_Problem requirements:_ Each line of the records that holds the word "tray" should be copied out.

_Recorded data:_
★ ★ ★ ★ ★

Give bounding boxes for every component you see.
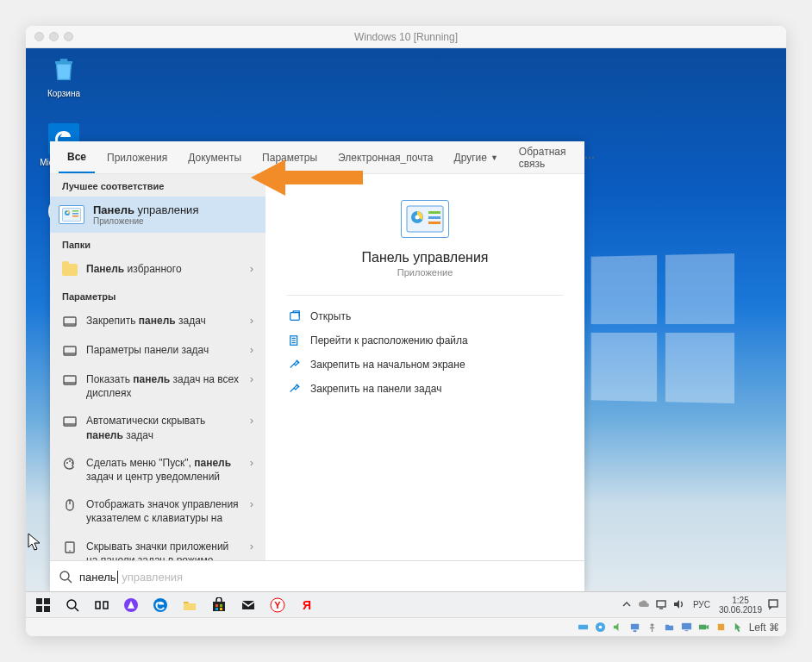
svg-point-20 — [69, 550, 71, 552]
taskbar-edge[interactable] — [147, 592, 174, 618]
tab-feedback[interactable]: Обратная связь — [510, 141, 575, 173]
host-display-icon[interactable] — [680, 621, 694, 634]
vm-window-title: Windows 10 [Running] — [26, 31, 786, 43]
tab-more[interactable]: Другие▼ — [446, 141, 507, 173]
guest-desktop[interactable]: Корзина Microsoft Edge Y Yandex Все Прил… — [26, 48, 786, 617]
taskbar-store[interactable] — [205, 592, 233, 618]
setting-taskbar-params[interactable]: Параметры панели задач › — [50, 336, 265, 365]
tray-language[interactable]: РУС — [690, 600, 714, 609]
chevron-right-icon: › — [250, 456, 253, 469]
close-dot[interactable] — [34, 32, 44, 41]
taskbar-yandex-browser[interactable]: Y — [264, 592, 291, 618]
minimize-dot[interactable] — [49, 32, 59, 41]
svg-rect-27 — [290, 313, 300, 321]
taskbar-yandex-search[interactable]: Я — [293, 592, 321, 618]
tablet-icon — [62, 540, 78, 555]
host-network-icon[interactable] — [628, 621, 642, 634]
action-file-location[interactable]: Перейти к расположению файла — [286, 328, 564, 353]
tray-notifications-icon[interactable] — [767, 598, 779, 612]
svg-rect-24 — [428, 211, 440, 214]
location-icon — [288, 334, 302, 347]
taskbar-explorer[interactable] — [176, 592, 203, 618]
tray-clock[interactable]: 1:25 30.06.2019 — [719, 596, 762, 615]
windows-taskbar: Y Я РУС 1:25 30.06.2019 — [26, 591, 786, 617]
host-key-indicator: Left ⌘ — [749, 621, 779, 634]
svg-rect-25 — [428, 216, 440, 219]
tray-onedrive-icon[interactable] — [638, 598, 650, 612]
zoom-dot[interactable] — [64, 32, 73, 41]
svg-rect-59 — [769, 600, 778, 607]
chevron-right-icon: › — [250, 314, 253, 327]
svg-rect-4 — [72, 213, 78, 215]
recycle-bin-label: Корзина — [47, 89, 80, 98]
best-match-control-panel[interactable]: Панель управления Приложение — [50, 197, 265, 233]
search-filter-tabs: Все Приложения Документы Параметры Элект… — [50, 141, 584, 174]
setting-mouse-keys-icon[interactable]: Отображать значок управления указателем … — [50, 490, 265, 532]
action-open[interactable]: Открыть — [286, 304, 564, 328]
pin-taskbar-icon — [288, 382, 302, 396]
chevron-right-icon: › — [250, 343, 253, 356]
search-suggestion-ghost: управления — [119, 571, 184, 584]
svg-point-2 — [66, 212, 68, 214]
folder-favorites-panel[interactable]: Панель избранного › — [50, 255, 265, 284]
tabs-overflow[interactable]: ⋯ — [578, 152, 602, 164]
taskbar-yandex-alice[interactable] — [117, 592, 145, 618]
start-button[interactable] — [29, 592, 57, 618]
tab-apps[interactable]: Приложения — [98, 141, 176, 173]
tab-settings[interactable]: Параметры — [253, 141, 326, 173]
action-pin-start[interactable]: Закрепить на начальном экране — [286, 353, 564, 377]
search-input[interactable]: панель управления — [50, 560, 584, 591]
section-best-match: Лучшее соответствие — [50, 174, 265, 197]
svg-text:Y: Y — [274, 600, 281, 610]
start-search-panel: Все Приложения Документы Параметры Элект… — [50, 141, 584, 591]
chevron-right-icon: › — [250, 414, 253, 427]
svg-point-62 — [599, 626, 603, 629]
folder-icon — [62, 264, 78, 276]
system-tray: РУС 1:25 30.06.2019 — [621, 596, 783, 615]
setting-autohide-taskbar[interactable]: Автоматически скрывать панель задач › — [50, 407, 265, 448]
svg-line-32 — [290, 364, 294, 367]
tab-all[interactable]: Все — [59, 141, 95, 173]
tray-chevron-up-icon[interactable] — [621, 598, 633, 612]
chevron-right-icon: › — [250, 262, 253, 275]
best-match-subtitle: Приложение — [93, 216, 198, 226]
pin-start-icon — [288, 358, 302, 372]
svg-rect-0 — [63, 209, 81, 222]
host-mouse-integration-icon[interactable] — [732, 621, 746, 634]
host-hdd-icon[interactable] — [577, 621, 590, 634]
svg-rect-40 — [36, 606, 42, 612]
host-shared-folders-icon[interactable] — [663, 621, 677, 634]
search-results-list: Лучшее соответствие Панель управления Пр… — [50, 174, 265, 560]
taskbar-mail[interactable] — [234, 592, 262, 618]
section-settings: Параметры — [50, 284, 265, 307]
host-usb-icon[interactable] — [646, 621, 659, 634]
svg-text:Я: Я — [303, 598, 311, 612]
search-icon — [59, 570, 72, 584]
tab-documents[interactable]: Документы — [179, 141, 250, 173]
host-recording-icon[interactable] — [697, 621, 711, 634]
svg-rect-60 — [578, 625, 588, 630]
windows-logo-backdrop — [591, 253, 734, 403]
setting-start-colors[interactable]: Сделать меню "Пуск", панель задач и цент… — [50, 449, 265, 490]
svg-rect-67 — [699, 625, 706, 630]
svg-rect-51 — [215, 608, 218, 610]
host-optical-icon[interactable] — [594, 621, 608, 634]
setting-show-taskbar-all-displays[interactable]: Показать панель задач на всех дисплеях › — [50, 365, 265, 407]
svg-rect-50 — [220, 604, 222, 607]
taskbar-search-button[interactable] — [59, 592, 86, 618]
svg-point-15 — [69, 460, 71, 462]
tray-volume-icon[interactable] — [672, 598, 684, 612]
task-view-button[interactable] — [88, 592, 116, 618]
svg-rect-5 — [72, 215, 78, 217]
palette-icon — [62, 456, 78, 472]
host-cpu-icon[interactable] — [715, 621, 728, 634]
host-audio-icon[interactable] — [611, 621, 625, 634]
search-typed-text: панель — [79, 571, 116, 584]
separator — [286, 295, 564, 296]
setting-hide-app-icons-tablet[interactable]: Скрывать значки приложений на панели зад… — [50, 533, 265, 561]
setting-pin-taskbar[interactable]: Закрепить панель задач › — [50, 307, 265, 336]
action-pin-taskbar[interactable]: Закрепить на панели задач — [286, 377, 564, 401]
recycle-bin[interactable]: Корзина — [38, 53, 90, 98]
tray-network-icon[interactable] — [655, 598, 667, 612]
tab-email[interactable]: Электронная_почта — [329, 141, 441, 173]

★ ★ ★ ★ ★

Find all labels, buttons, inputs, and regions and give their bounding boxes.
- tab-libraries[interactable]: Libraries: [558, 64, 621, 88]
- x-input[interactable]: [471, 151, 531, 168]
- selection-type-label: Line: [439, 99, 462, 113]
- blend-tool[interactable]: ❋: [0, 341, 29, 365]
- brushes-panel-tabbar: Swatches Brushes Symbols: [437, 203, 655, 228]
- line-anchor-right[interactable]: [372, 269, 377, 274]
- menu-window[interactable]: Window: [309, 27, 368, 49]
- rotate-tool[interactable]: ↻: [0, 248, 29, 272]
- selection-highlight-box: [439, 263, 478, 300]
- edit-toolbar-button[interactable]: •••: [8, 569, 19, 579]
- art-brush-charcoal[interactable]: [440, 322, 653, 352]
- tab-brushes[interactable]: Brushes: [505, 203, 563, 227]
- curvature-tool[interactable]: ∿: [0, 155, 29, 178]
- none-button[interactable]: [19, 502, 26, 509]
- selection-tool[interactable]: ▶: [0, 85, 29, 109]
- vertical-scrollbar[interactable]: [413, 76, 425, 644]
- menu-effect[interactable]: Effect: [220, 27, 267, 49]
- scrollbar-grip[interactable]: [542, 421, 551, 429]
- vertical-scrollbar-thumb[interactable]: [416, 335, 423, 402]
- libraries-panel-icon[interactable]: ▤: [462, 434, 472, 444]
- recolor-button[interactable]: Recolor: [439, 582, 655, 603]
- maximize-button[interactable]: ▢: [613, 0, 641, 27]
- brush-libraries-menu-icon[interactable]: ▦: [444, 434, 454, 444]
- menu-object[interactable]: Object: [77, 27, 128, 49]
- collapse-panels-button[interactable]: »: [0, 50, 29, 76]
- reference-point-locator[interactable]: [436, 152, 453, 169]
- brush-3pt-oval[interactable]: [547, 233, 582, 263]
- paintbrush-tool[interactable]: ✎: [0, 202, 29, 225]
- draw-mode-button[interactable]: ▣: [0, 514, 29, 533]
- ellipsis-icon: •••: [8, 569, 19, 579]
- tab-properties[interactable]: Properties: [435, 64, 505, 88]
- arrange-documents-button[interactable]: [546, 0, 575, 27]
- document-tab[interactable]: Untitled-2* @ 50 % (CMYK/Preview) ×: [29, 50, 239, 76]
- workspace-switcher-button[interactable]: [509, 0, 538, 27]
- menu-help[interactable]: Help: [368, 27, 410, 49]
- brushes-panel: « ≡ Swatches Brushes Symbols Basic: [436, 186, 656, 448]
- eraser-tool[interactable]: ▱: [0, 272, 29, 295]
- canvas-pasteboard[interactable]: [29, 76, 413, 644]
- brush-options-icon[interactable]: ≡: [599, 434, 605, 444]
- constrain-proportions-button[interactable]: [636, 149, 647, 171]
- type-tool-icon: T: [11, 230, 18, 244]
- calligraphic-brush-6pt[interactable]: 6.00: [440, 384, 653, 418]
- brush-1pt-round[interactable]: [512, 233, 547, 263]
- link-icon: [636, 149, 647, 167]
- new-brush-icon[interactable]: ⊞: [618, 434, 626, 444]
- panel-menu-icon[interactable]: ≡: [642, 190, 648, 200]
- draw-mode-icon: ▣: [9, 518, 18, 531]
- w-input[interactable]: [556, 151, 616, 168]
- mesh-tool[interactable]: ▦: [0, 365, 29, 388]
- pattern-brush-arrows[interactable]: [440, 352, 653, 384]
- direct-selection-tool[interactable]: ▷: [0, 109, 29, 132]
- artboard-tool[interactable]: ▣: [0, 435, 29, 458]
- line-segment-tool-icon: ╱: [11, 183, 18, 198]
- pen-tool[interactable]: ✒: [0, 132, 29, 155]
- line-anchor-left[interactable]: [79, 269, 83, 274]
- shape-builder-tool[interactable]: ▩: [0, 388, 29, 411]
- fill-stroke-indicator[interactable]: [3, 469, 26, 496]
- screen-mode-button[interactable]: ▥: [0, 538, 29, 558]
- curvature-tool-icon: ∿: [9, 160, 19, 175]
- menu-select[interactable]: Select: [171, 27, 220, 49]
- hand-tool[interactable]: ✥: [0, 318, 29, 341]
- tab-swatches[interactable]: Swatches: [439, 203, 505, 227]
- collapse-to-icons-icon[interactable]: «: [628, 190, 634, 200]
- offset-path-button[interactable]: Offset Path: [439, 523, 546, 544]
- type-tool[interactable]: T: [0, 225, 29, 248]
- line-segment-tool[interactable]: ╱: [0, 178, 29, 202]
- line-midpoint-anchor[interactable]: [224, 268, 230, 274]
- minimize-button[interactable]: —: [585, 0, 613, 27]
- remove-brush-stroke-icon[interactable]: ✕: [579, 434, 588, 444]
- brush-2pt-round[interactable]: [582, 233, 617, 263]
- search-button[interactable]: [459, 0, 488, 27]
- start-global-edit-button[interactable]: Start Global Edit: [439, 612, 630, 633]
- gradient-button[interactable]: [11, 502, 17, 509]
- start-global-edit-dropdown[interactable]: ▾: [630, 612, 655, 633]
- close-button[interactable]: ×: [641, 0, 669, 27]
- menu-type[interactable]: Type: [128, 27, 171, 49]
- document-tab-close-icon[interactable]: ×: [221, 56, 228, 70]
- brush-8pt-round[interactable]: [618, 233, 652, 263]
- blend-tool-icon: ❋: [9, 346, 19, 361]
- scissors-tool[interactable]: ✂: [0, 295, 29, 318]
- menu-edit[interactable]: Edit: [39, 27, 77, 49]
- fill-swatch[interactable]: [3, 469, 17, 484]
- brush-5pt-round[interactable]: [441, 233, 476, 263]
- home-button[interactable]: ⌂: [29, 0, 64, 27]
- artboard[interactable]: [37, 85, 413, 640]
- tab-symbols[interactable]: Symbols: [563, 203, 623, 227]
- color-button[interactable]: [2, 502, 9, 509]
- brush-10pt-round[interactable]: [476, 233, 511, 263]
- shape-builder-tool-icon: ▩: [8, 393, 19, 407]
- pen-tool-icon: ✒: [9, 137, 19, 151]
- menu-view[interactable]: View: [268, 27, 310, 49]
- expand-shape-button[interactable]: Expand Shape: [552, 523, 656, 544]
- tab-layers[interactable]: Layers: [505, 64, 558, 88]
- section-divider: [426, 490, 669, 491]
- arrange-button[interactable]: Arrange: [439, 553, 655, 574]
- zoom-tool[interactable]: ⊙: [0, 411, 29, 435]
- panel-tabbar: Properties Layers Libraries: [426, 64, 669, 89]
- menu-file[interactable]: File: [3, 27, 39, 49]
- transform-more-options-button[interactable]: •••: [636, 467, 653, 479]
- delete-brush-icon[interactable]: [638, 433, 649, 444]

★ ★ ★ ★ ★

_Exercise answer:_
tray-language[interactable]: РУС — [690, 600, 714, 609]
tray-notifications-icon[interactable] — [767, 598, 779, 612]
tray-clock[interactable]: 1:25 30.06.2019 — [719, 596, 762, 615]
tray-onedrive-icon[interactable] — [638, 598, 650, 612]
system-tray: РУС 1:25 30.06.2019 — [621, 596, 783, 615]
tray-chevron-up-icon[interactable] — [621, 598, 633, 612]
tray-volume-icon[interactable] — [672, 598, 684, 612]
tray-network-icon[interactable] — [655, 598, 667, 612]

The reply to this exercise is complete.